Harris or Trump: Different regulatory paths that influence advisors


As the election season winds down, Vice President Kamala Harris and former President Donald Trump have kept their preferences for financial services regulatory staff close to their vests.

But regardless of who enters the Oval Office in 2025, WealthManagement.com interviews with some experts in the space suggest that the US could see a slowdown in the pace of regulation (and likely a showdown at some point, if Trump emerges victorious).

After all, the tone and pace of each candidate's agenda for financial services regulation (and who they appoint to implement it) also depends heavily on the makeup of the US Senate in January.

A Harris Presidency could change Biden's approach

While Harris is “philosophically in tune” with the Biden administration, financial regulation may not be as central to a Harris administration as it has been during Biden's tenure, according to Mark Quinn, director of regulatory affairs at Cetera Financial Group.
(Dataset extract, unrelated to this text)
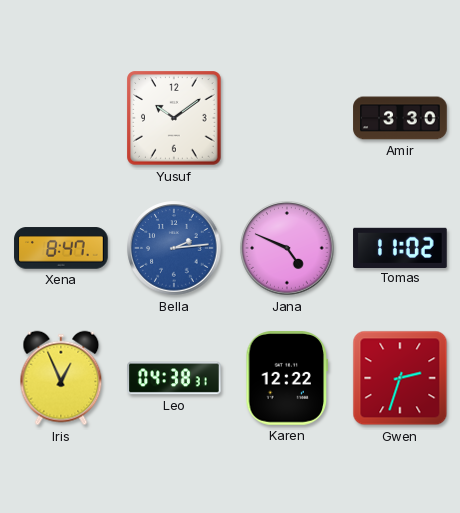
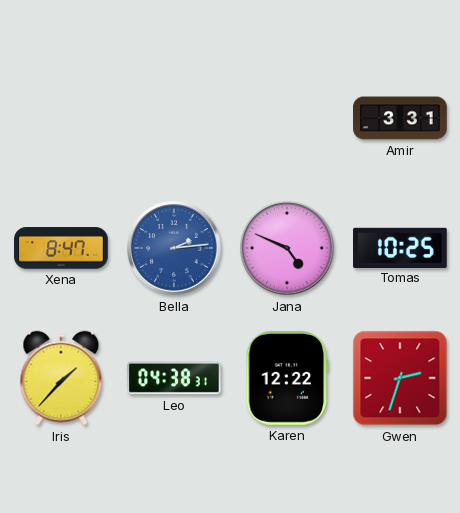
Yusuf: 10:09 -> none
Amir: 3:30 -> 3:31
Tomas: 11:02 -> 10:25
Iris: 12:56 -> 1:37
Given the pace of regulation affecting the space (including the Best Interest Rule and the Labor Department's fiduciary rule), a new Democratic administration may not feel the need to hit the gas too hard.

“A lot has happened in the last five years, and I think one could effectively argue that the big issues have been addressed,” Quinn said. “We have to let this settle for a while now.”

Much of Harris's personnel decisions will depend on the partisan makeup of the US Senate. Polls suggest the GOP will hold a narrow margin in the body responsible for confirming the prime minister's administration personnel. This will be unusual for Harris, as presidents starting their terms typically benefit from a Senate led by their own party.

Even in a 53-47 Republican Senate, it may be possible to get the nominees approved, according to Jeff Bush, director of The Washington Update and a policy and policy consultant to financial services firms. However, he said Harris would have to be open to appointing someone without as much “vehemence” in pursuing a regulatory environment to protect consumers.

But if Harris faces a Senate unwilling to consider any options, Bush speculated that she might rely on acting instead of permanent posts, as both Trump and Biden felt compelled to do.

“Donald Trump really pushed the boundaries of what a sitting agency head can do, and I wouldn't foresee Kamala Harris taking a more conservative approach,” Bush said. “She would probably match, if not, push it a little further if she really feels stymied by a Republican majority.”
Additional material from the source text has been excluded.